In the remainder of the paper we use a simplified notation where both d-dimensional random variables and their values are denoted by lower case letters, such as \(x = (x^{(1)}, \ldots , x^{(d)})\) and where \(x^{(j)}\) is the jth dimension or coordinate, \(j=1,\ldots ,d\); the subscript i refers to the ith sample drawn by using an MCMC algorithm, that is \(x_i^{(j)}\) is the ith sample for the jth coordinate of x; the density of the d-variate Gaussian distribution with mean m and covariance matrix S is denoted by \({\mathscr {N}}(\cdot |m,S)\); for a function f(x) we set \(\nabla =:( \partial f/\partial x^{(1)},\ldots ,\partial f/\partial x^{(d)})\); \(I_d\) is the \(d \times d\) identity matrix and the superscript \(\top \) in a vector or matrix denotes its transpose; \(||\cdot ||\) denotes the Euclidean norm; all the vectors are understood as column vectors.

2 Metrolopis–Hastings estimators with control variates from the Poisson equation

2.1 The general form of estimators for arbitrary targets

Consider an arbitrary intractable target \(\pi \) from which we have obtained a set of correlated samples by simulating a Markov chain with transition kernel P obtained by a Metropolis-Hastings kernel invariant to \(\pi \). To start with, assume a function G(x). By following the observation of Henderson (1997) the function \(PG(x) - G(x)\) has zero expectation with respect to \(\pi \) because the kernel P is invariant to \(\pi \). Therefore, given n correlated samples from the target, i.e. \(x_i \sim \pi \) with \(i=0,\ldots ,n-1\), the following estimator is unbiased

$$\begin{aligned} \mu _{n,G}(F) :=\frac{1}{n}\sum _{i=0}^{n-1}\{F(x_i) + \underbrace{P G(x_i) - G(x_i)}_{\text {Poisson control variate}}\}. \end{aligned}$$
(2)

For general Metropolis-Hastings algorithms the kernel P is such that the expectation PG(x) takes the form

$$\begin{aligned} PG(x)&= \int P(x,d y) G(y) \nonumber \\&= \int \alpha (x, y) q(y|x) G(y) dy \nonumber \\&\quad + \Big (1-\int \alpha (x,y) q(y|x) dy \Big ) G(x) \nonumber \\&= G(x) + \int \alpha (x,y)(G(y)-G(x))q(y|x)dy, \end{aligned}$$
(3)

where

$$\begin{aligned} \alpha (x,y) = \min \big \{ 1,r(x,y) \big \},~~r(x,y) = \frac{\pi (y)q(x|y)}{\pi (x)q(y|x)} \end{aligned}$$
(4)

and q(y|x) is the proposal distribution.

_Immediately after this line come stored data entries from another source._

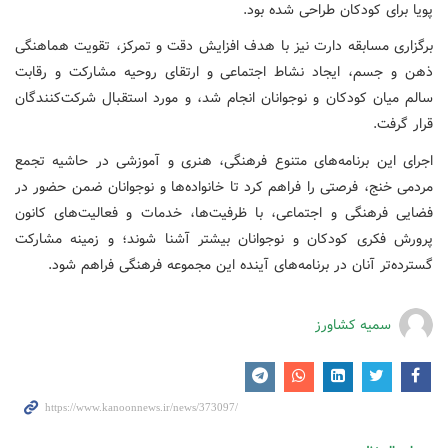
پویا برای کودکان طراحی شده بود.
برگزاری مسابقه دارت نیز با هدف افزایش دقت و تمرکز، تقویت هماهنگی
ذهن و جسم، ایجاد نشاط اجتماعی و ارتقای روحیه مشارکت و رقابت
سالم میان کودکان و نوجوانان انجام شد، و مورد استقبال شرکت‌کنندگان
قرار گرفت.
اجرای این برنامه‌های متنوع فرهنگی، هنری و آموزشی در حاشیه تجمع
مردمی خنج، فرصتی را فراهم کرد تا خانواده‌ها و نوجوانان ضمن حضور در
فضایی فرهنگی و اجتماعی، با ظرفیت‌ها، خدمات و فعالیت‌های کانون
پرورش فکری کودکان و نوجوانان بیشتر آشنا شوند؛ و زمینه مشارکت
گسترده‌تر آنان در برنامه‌های آینده این مجموعه فرهنگی فراهم شود.
سمیه کشاورز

By substituting (3) back into estimator (2) we obtain

$$\begin{aligned} \mu _{n,G}(F):= & {} \frac{1}{n}\sum _{i=0}^{n-1} \bigg \{ F(x_i) \nonumber \\ {}{} & {} + \underbrace{ \int \alpha (x_i,y)(G(y)-G(x_i))q(y|x_i)dy }_{\text {Poisson control variate}} \bigg \}. \end{aligned}$$
(5)

To use this estimator we need to overcome two obstacles: (i) we need to specify the function G(x) and (ii) we need to deal with the intractable integral associated with the control variate.

Regarding (i) there is a theoretical best choice which is to set G(x) to the function \({\hat{F}}(x)\) that solves the Poisson equation,

$$\begin{aligned} \int \alpha (x,y)({\hat{F}}(y)-{\hat{F}}(x))q(y|x)dy = - F(x) + \pi (F), \end{aligned}$$
(6)

for every \(x \sim \pi \), where we have substituted in the general form of the Poisson equation from (1) the Metropolis-Hastings kernel. For such optimal choice for G the estimator in (5) has zero variance, i.e. it equals to the exact expectation \(\pi (F)\). Nevertheless, getting \({\hat{F}}\) for general high-dimensional intractable targets is not feasible, and hence we need to compromise with an inferior choice for G that can only approximate \({\hat{F}}\). To get such G, we make use of a Gaussian approximation to the intractable target, as indicated by the assumption below.

Assumption 1

The target \(\pi (x)\) is approximated by a multivariate Gaussian \({\widetilde{\pi }}(x) = {\mathscr {N}}(x|\mu , \Sigma )\) and the covariance matrix of the proposal q(y|x) is proportional to \(\Sigma \).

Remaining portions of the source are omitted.